The local newspaper had been interviewing rodeo participants and one of the questions they would ask was “what is your least favorite college class?” One cowgirl said her least favorite class was Geology because “rocks are boring.” (I ... am .... not .... laughing ...  trying not ..... to ........snort). One cowboy answered “English. I already speak it, so I shouldn’t have to learn it.” His future plan was to “own bulls, get married, and start a family.”

Seriously, cowboy? You don’t think you might need to be able to read the fine print in the sales agreement you’re going to sign when you buy those bulls…or write your own sales agreement if you want to sell the bulls you raised? Or gosh, maybe after you’ve done this

or this

one too many times, you might need to write a resume to get a job that doesn't require you to beat your body to a pulp.  You might have to sit at a desk and write memos and reports so you can feed that family you want to start. Think you’ll wish you would have learned it then?  I think it would be kinda funny if that cowboy and cowgirl got married and raised a child who learned to love geology and rock collecting through hours of practicing words for the spelling bee.
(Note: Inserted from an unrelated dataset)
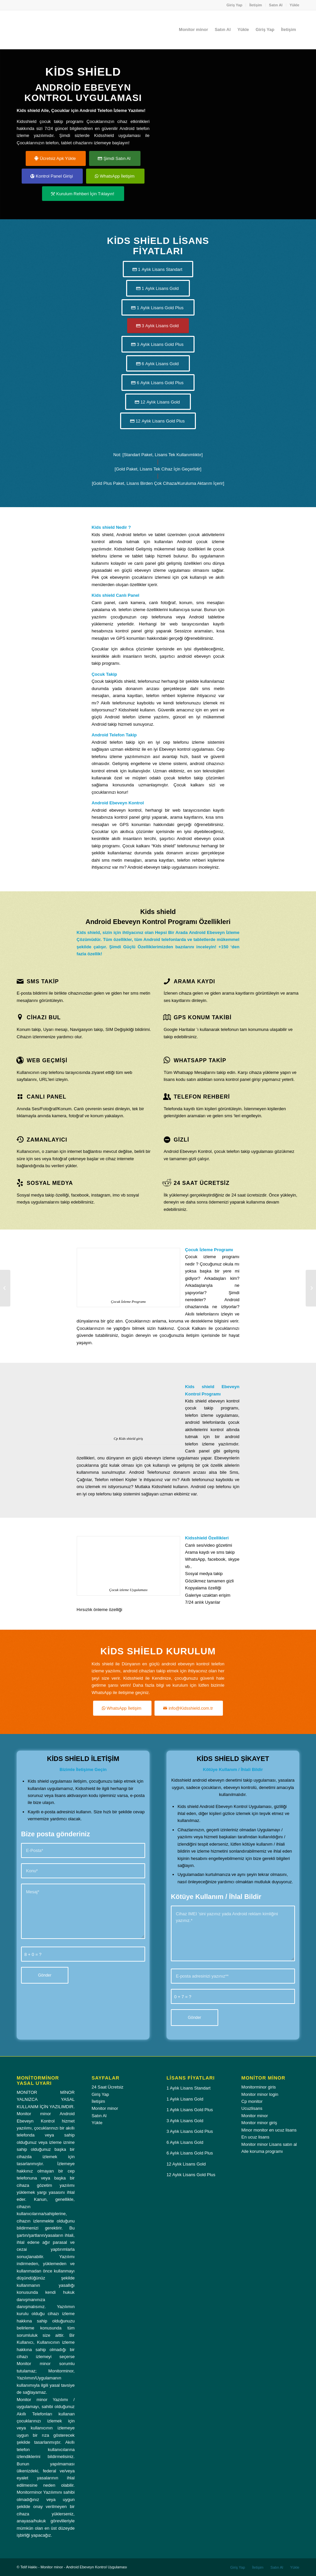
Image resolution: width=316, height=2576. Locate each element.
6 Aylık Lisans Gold (185, 2142)
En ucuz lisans (255, 2137)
After the rodeo we took our inappropriately dressed bodies to Leslie and Ryan's and helped Pierce celebrate his third birthday.  This celebration involved some pool time, a treasure hunt for a present, cake and ice cream and kite flying.   For more birthday photos you can go here.

The next morning Dad headed home. I’m sure he was tired but his hair was soft.  Don't worry Dad.  I'm working on activities for your next visit.......that kite flying gave me an idea ... how are you with hot air balloons ... ?◦


Jerry said...

Your "Elderly" father does not to get more than 6" off the ground.

Art Elser said...

Wow! When I come up to Casper next time can I be a surrogate Dad for you? I don't want to stand in the rain, but the rest of the stuff sounded pretty good. I won't tell Al where we're going.

Hmmm! Do you know any geologists? They aren't really boring, they just move at the pace of a tectonic plate, so you have to stand around a long time to see where they're going.

Leslie said...

Those birthday photos are great!

Abby said...

I think cake decorating genes must skip a generation, I don't remember cakes that cool when I was growing up :-)

Amber said...

I noticed slamming Geology took just one sentence but there are two whole paragraphs devoted to defending English. You must be an English major! :) I hope your last statement is true, that those two people get married and have a child who becomes a geologist...and learns English better than his/her parents. But, in all likelihood, the kid will ride bulls or barrel race and know that there is dirt on the ground and minimal reading is required to survive.